It’s been a while since I wrote here.
Re-writing 50 pages is no joke, and I don’t even know whether it is any good. But I’m determined to participate. I figure I’ve nothing to lose.
The worst that can happen is that the organisers may reject my manuscript. That wouldn’t be unusual.
I’m reinventing my writing career in Canada. And the last year or so has been interesting and enriching. Rejections and acceptances are part of this process.
After I came here, I spent the first six to seven months in Canada without having to write. Now, I’ve never thought of myself as a great writer or even a good one, but I’ve been writing for a living for a larger part of the last two decades.
So, when I didn’t have anything to write after I came here, I wrote a short story to enter into a competition that would’ve paid for a writing course.
I must thank Susan Crangle, a communications professional, who edited the story and gave me key inputs. I didn’t win the competition. But learnt a few things from her.
In May, I entered the same story – with a few more re-writes and edits (this time Mahrukh helped me) and sent it to Diaspora Dialogues, an institution that is doing impressive work in enabling newcomers express themselves creatively.
I was selected for the mentoring program where I’d be working with an established writer to improve my short story. I’ll write about that in more details when the program concludes. See my profile here.
I assisted Isabel Huggan, an extraordinary writer and teacher. I learnt from her, too. ("All writing is rewriting," she said.)
A few writers, poets and playwrights from Diaspora Dialogues met last week at Central cafe in Mirvish Village. One of the participants – Michael Fraser – organises poetry readings here. He calls it the Plasticine Poetry Series.

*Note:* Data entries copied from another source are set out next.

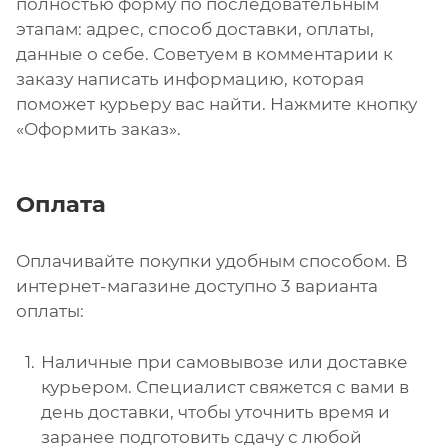
полностью форму по последовательным
этапам: адрес, способ доставки, оплаты,
данные о себе. Советуем в комментарии к
заказу написать информацию, которая
поможет курьеру вас найти. Нажмите кнопку
«Оформить заказ».
Оплата
Оплачивайте покупки удобным способом. В
интернет-магазине доступно 3 варианта
оплаты:
Наличные при самовывозе или доставке
курьером. Специалист свяжется с вами в
день доставки, чтобы уточнить время и
заранее подготовить сдачу с любой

I met Dawn Promislow and subsequently read her a couple of her short stories.
I was at Mirvish Village again earlier this week. This time for an unbelievable event – the launch of the 32nd annual international 3-day novel contest. Barbara Zatyko and Melissa Edwards power this incredible event. (Thank you Dawn Boshcoff.)
Last year’s winner Jason Rapczynski read from his novel The Videographer. Several veteran participants from earlier competitions narrated their experiences, of sleep deprivation, generally losing control and doing silly things.
The contest began in 1977 in a Vancouver pub when a few crazy writers decided to emulate Jack Kerouac and complete writing a novel over a weekend. Apparently, Voltaire wrote Candide also in three days.
The tradition is now an established literary event and this Labour Day weekend, many writers from across the world will try to complete a novel in three days. This is an international event. So, anyone anywhere can participate.
I know of at least two people in India who should participate. They know that I know who they are, so I won't name them.
I’m going to participate and write another novel because the basic rule of the 3-Day novel contest is that you have to start and finish a novel between September 5 and September 7. I can't continue writing the one that I'm already writing.